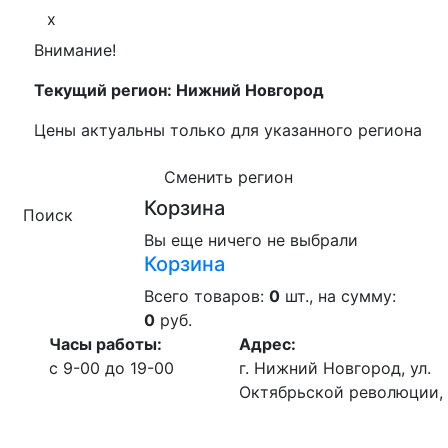
x
Внимание!
Текущий регион: Нижний Новгород
Цены актуальны только для указанного региона
Сменить регион
Корзина
Поиск
Вы еще ничего не выбрали
Корзина
Всего товаров:
0
шт., на сумму:
0
руб.
Часы работы:
Адрес:
c 9-00 до 19-00
г. Нижний Новгород, ул.
Октябрьской революции, 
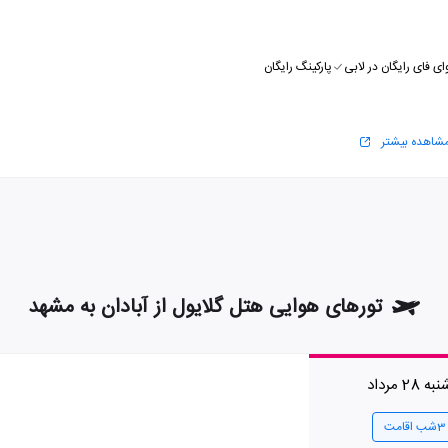
ای فای رایگان در لابی
پارکینگ رایگان
شاهده بیشتر
تورهای هوایی هتل گلایول از آبادان به مشهد
28 مرداد
3شب اقامت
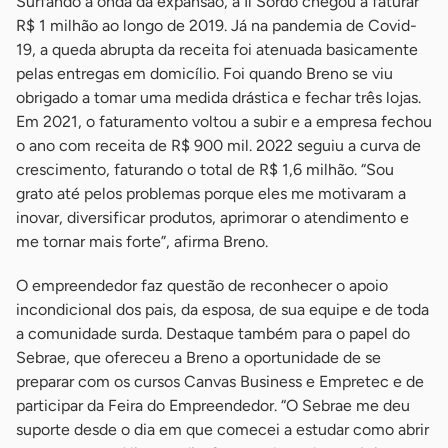
Surfando a onda da expansão, a Il Sordo chegou a faturar
R$ 1 milhão ao longo de 2019. Já na pandemia de Covid-
19, a queda abrupta da receita foi atenuada basicamente
pelas entregas em domicílio. Foi quando Breno se viu
obrigado a tomar uma medida drástica e fechar três lojas.
Em 2021, o faturamento voltou a subir e a empresa fechou
o ano com receita de R$ 900 mil. 2022 seguiu a curva de
crescimento, faturando o total de R$ 1,6 milhão. “Sou
grato até pelos problemas porque eles me motivaram a
inovar, diversificar produtos, aprimorar o atendimento e
me tornar mais forte”, afirma Breno.
O empreendedor faz questão de reconhecer o apoio
incondicional dos pais, da esposa, de sua equipe e de toda
a comunidade surda. Destaque também para o papel do
Sebrae, que ofereceu a Breno a oportunidade de se
preparar com os cursos Canvas Business e Empretec e de
participar da Feira do Empreendedor. “O Sebrae me deu
suporte desde o dia em que comecei a estudar como abrir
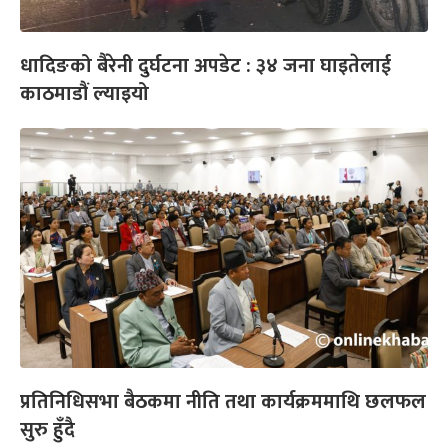
धादिङको बैरेनी दुर्घटना अपडेट : ३४ जना घाइतेलाई
काठमाडौं ल्याइयो
प्रतिनिधिसभा बैठकमा नीति तथा कार्यक्रममाथि छलफल
सुरु हुँदै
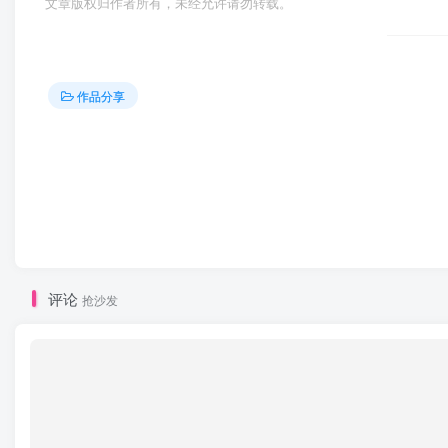
文章版权归作者所有，未经允许请勿转载。
作品分享
评论
抢沙发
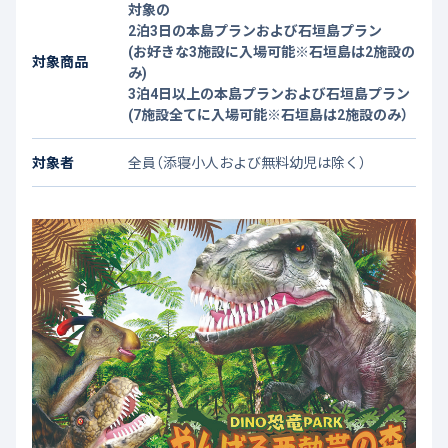
対象の
2泊3日の本島プランおよび石垣島プラン
(お好きな3施設に入場可能※石垣島は2施設の
対象商品
み)
3泊4日以上の本島プランおよび石垣島プラン
(7施設全てに入場可能※石垣島は2施設のみ）
対象者
全員（添寝小人および無料幼児は除く）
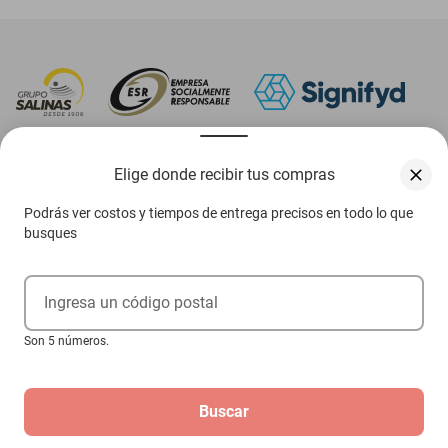
‎ Descarga nuestra App Elektra
Elige donde recibir tus compras
Podrás ver costos y tiempos de entrega precisos en todo lo que
busques
Aviso de privacidad
Ejerce tus derechos ARCO
Ingresa un código postal
Condiciones Venta Digital
Son 5 números.
Condiciones Tienda Física
Buscar
Las promociones de
www.elektra.mx
pueden diferir de las promociones publicadas en tienda.
El formato de los precios puede verse afectado por las configuraciones y diferencia de
navegadores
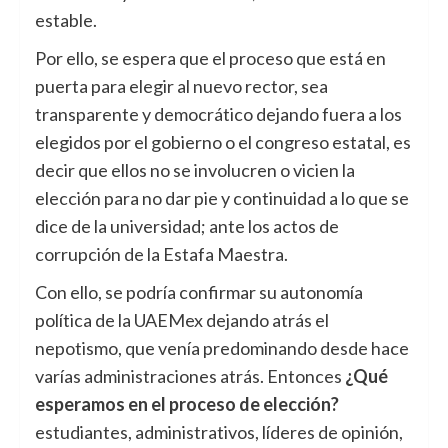
estable.
Por ello, se espera que el proceso que está en
puerta para elegir al nuevo rector, sea
transparente y democrático dejando fuera a los
elegidos por el gobierno o el congreso estatal, es
decir que ellos no se involucren o vicien la
elección para no dar pie y continuidad a lo que se
dice de la universidad; ante los actos de
corrupción de la Estafa Maestra.
Con ello, se podría confirmar su autonomía
política de la UAEMex dejando atrás el
nepotismo, que venía predominando desde hace
varías administraciones atrás. Entonces
¿Qué
esperamos en el proceso de elección?
estudiantes, administrativos, líderes de opinión,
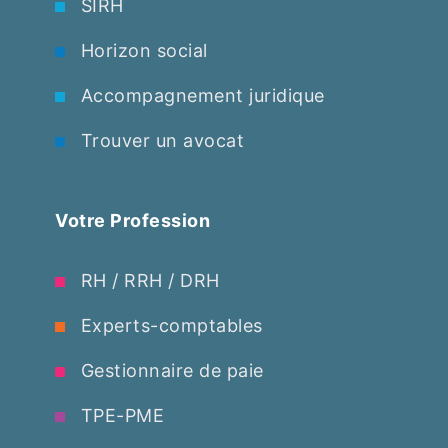
SIRH
Horizon social
Accompagnement juridique
Trouver un avocat
Votre Profession
RH / RRH / DRH
Experts-comptables
Gestionnaire de paie
TPE-PME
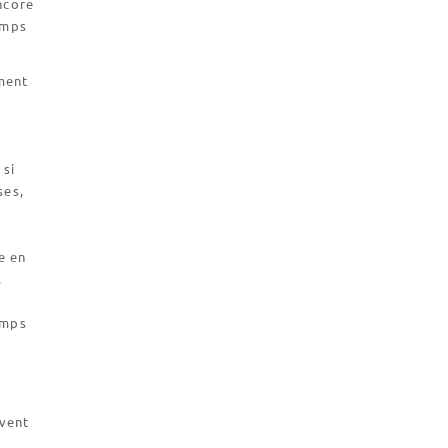
encore
emps
ument
 si
ses,
e en
.
emps
vent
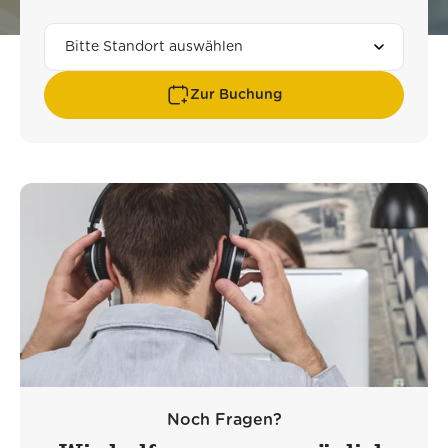
Zur Buchung
Noch Fragen?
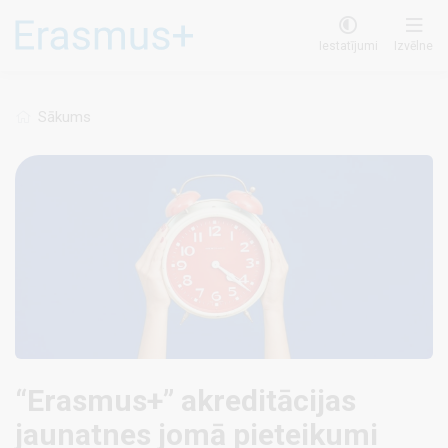
Pārlekt
uz
Iestatījumi
Izvēlne
galveno
saturu
Sākums
“Erasmus+” akreditācijas
jaunatnes jomā pieteikumi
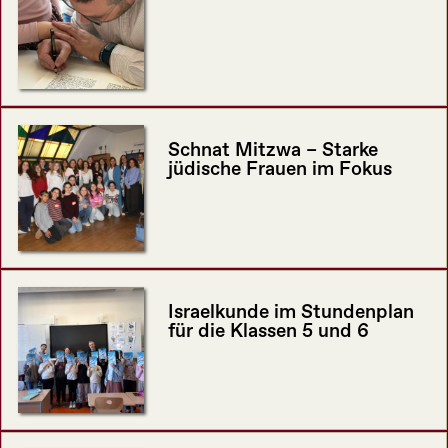
Schnat Mitzwa – Starke
jüdische Frauen im Fokus
Israelkunde im Stundenplan
für die Klassen 5 und 6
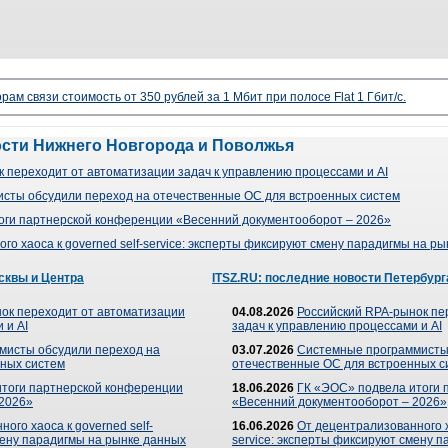
рам связи стоимость от 350 рублей за 1 Мбит при полосе Flat 1 Гбит/с.
ости Нижнего Новгорода и Поволжья
 переходит от автоматизации задач к управлению процессами и AI
сты обсудили переход на отечественные ОС для встроенных систем
оги партнерской конференции «Весенний документооборот – 2026»
го хаоса к governed self-service: эксперты фиксируют смену парадигмы на р
сквы и Центра
ITSZ.RU: последние новости Петербург
ок переходит от автоматизации
04.08.2026
Российский RPA-рынок пе
 и AI
задач к управлению процессами и AI
мисты обсудили переход на
03.07.2026
Системные программисты
ных систем
отечественные ОС для встроенных с
итоги партнерской конференции
18.06.2026
ГК «ЭОС» подвела итоги 
 2026»
«Весенний документооборот – 2026»
ого хаоса к governed self-
16.06.2026
От децентрализованного ха
мену парадигмы на рынке данных
service: эксперты фиксируют смену 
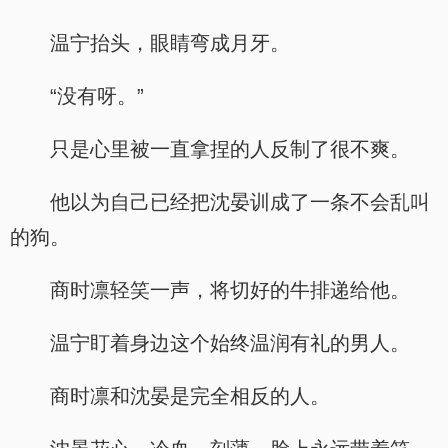
温宁抬头，眼睛弯成月牙。
“没有呀。”
只是心里被一直拿捏的人反制了很不爽。
他以为自己已经把沈晏训成了一条不会乱叫
的狗。
商时凛轻笑一声，将切好的牛排递给他。
温宁盯着身边这个始终温润有礼的男人。
商时凛和沈晏是完全相反的人。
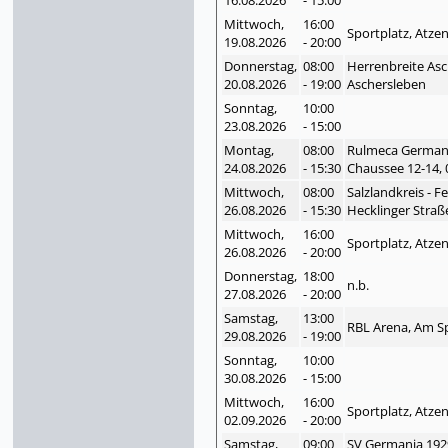
Mittwoch,
16:00
Sportplatz, Atze
19.08.
2026
- 20:00
Donnerstag,
08:00
Herrenbreite Asc
20.08.
2026
- 19:00
Aschersleben
Sonntag,
10:00
23.08.
2026
- 15:00
Montag,
08:00
Rulmeca German
24.08.
2026
- 15:30
Chaussee 12-14, 
Mittwoch,
08:00
Salzlandkreis - 
26.08.
2026
- 15:30
Hecklinger Straß
Mittwoch,
16:00
Sportplatz, Atze
26.08.
2026
- 20:00
Donnerstag,
18:00
n.b.
27.08.
2026
- 20:00
Samstag,
13:00
RBL Arena, Am Sp
29.08.
2026
- 19:00
Sonntag,
10:00
30.08.
2026
- 15:00
Mittwoch,
16:00
Sportplatz, Atze
02.09.
2026
- 20:00
Samstag,
09:00
SV Germania 1929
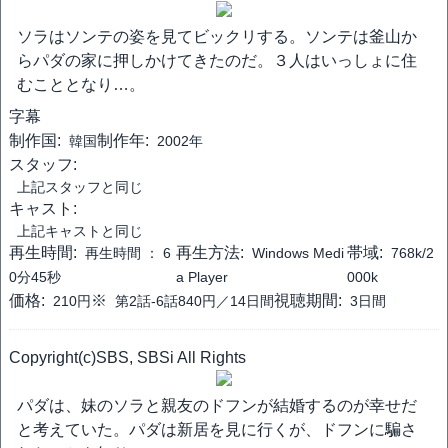
ソラはソンテの姿を見てビックリする。ソンテは釜山か
らパダの家に押しかけてきたのだ。３人はいっしょに住
むこととなり…。
字幕
制作国:
制作年:
韓国
2002年
スタッフ:
上記スタッフと同じ
キャスト:
上記キャストと同じ
再生時間:
再生方法:
帯域:
再生時間 ：
6
Windows Medi
768k/2
0分45秒
a Player
000k
価格:
※
視聴期間:
210円
第2話-6話840円／14日間
3日間
Copyright(c)SBS, SBSi All Rights
パダは、妹のソラと親友のドフンが結婚するのが幸せだ
と考えていた。パダは新居を見に行くが、ドフンに騙さ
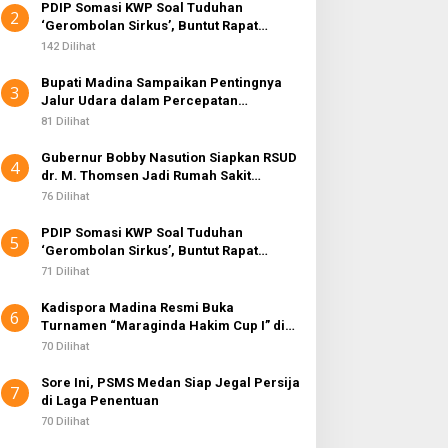
PDIP Somasi KWP Soal Tuduhan
2
‘Gerombolan Sirkus’, Buntut Rapat
Komisi II Dipimpin Sufmi Dasco Ahmad
142 Dilihat
Bupati Madina Sampaikan Pentingnya
3
Jalur Udara dalam Percepatan
Pembangunan
81 Dilihat
Gubernur Bobby Nasution Siapkan RSUD
4
dr. M. Thomsen Jadi Rumah Sakit
Regional Kepulauan Nias
76 Dilihat
PDIP Somasi KWP Soal Tuduhan
5
‘Gerombolan Sirkus’, Buntut Rapat
Komisi II Dipimpin Sufmi Dasco Ahmad
71 Dilihat
Kadispora Madina Resmi Buka
6
Turnamen “Maraginda Hakim Cup I” di
Kotanopan
70 Dilihat
Sore Ini, PSMS Medan Siap Jegal Persija
7
di Laga Penentuan
70 Dilihat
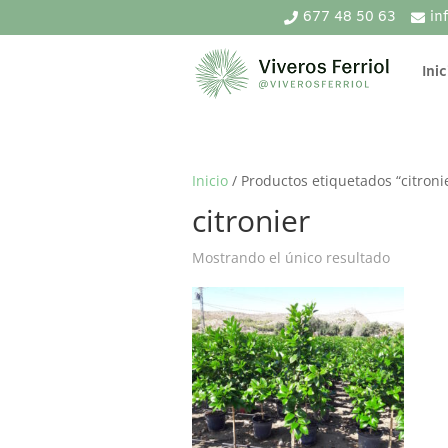
677 48 50 63
in
Inic
Inicio
/ Productos etiquetados “citroni
citronier
Mostrando el único resultado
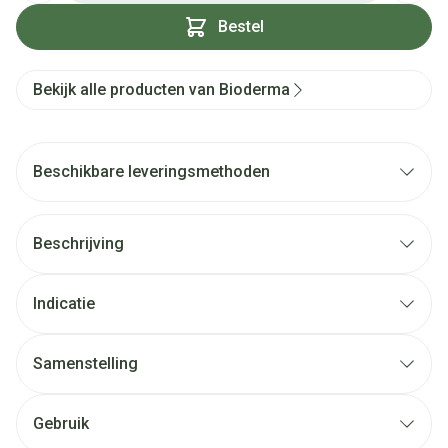
Bestel
Bekijk alle producten van Bioderma
Beschikbare leveringsmethoden
Beschrijving
Indicatie
Samenstelling
Gebruik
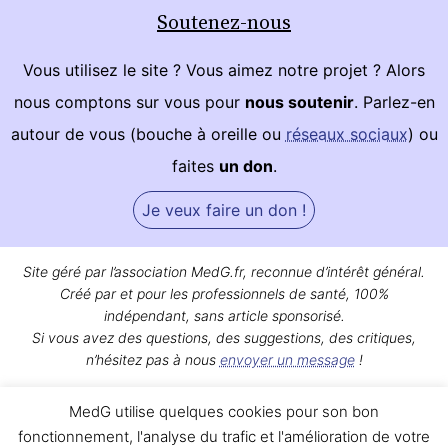
Soutenez-nous
Vous utilisez le site ? Vous aimez notre projet ? Alors
nous comptons sur vous pour
nous soutenir
. Parlez-en
autour de vous (bouche à oreille ou
réseaux sociaux
) ou
faites
un don
.
Je veux faire un don !
Site géré par l’association MedG.fr, reconnue d’intérêt général.
Créé par et pour les professionnels de santé, 100%
indépendant, sans article sponsorisé.
Si vous avez des questions, des suggestions, des critiques,
n’hésitez pas à nous
envoyer un message
!
Bon surf sur MedG !
MedG utilise quelques cookies pour son bon
Qui sommes-nous ?
|
Mentions légales
|
Contact
fonctionnement, l'analyse du trafic et l'amélioration de votre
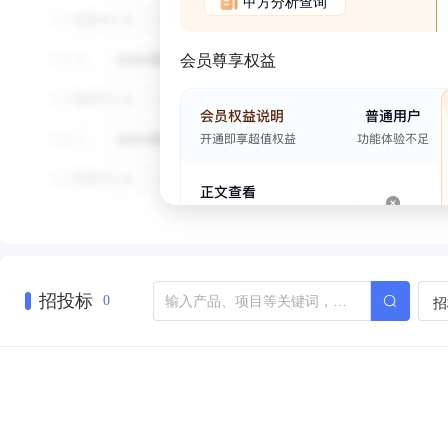
甲方分析查询
会员尊享权益
招投标
招
0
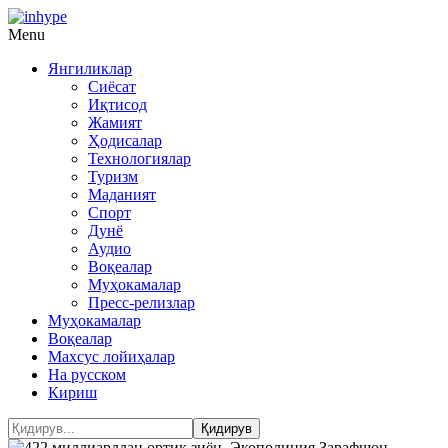
Menu
Янгиликлар
Сиёсат
Иқтисод
Жамият
Ҳодисалар
Технологиялар
Туризм
Маданият
Спорт
Дунё
Аудио
Воқеалар
Муҳокамалар
Пресс-релизлар
Муҳокамалар
Воқеалар
Махсус лойиҳалар
На русском
Кириш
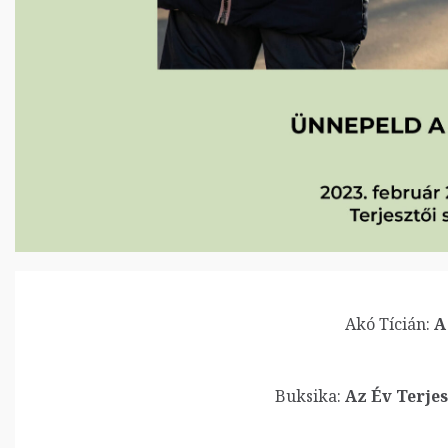
Akó Tícián:
A
Buksika:
Az Év Terjes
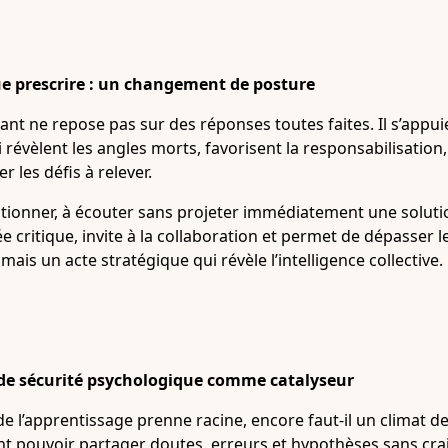
ue prescrire : un changement de posture
nt ne repose pas sur des réponses toutes faites. Il s’appui
i révèlent les angles morts, favorisent la responsabilisation
 les défis à relever.
tionner, à écouter sans projeter immédiatement une solution
e critique, invite à la collaboration et permet de dépasser le
ais un acte stratégique qui révèle l’intelligence collective.
e sécurité psychologique comme catalyseur
e l’apprentissage prenne racine, encore faut-il un climat de
nt pouvoir partager doutes, erreurs et hypothèses sans cra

▶ **Task statement**
Treating the line with "Surfando a onda" as the last line to include, retype the records exactly from their first line, excluding pictures.

▶ **Reply**
x
Внимание!
Текущий регион: Нижний Новгород
Цены актуальны только для указанного региона
Сменить регион
Корзина
Поиск
Вы еще ничего не выбрали
Корзина
Всего товаров:
0
шт., на сумму:
0
руб.
Часы работы:
Адрес:
c 9-00 до 19-00
г. Нижний Новгород, ул.
Октябрьской революции, 
ای فای رایگان در لابی
پارکینگ رایگان
شاهده بیشتر
تورهای هوایی هتل گلایول از آبادان به مشهد
28 مرداد
3شب اقامت
Surfando a onda da expansão, a Il Sordo chegou a faturar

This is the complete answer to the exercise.